Description of the task :: The lines to be set down run from the line containing "BOCZARNIKOWA DARIA" through the final line of the data below; print them exactly and print nothing else.

Stored data entries
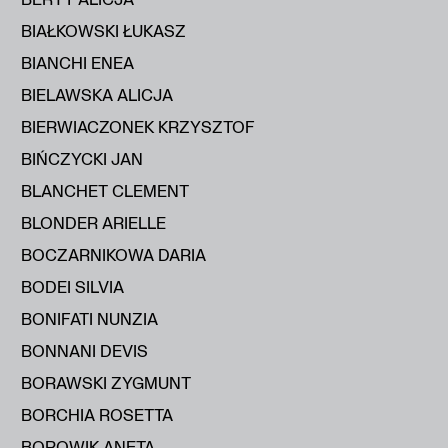
BIAŁKOWSKI ŁUKASZ
BIANCHI ENEA
BIELAWSKA ALICJA
BIERWIACZONEK KRZYSZTOF
BIŃCZYCKI JAN
BLANCHET CLEMENT
BLONDER ARIELLE
BOCZARNIKOWA DARIA
BODEI SILVIA
BONIFATI NUNZIA
BONNANI DEVIS
BORAWSKI ZYGMUNT
BORCHIA ROSETTA
BOROWIK ANETA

Completed exercise ::
BOCZARNIKOWA DARIA
BODEI SILVIA
BONIFATI NUNZIA
BONNANI DEVIS
BORAWSKI ZYGMUNT
BORCHIA ROSETTA
BOROWIK ANETA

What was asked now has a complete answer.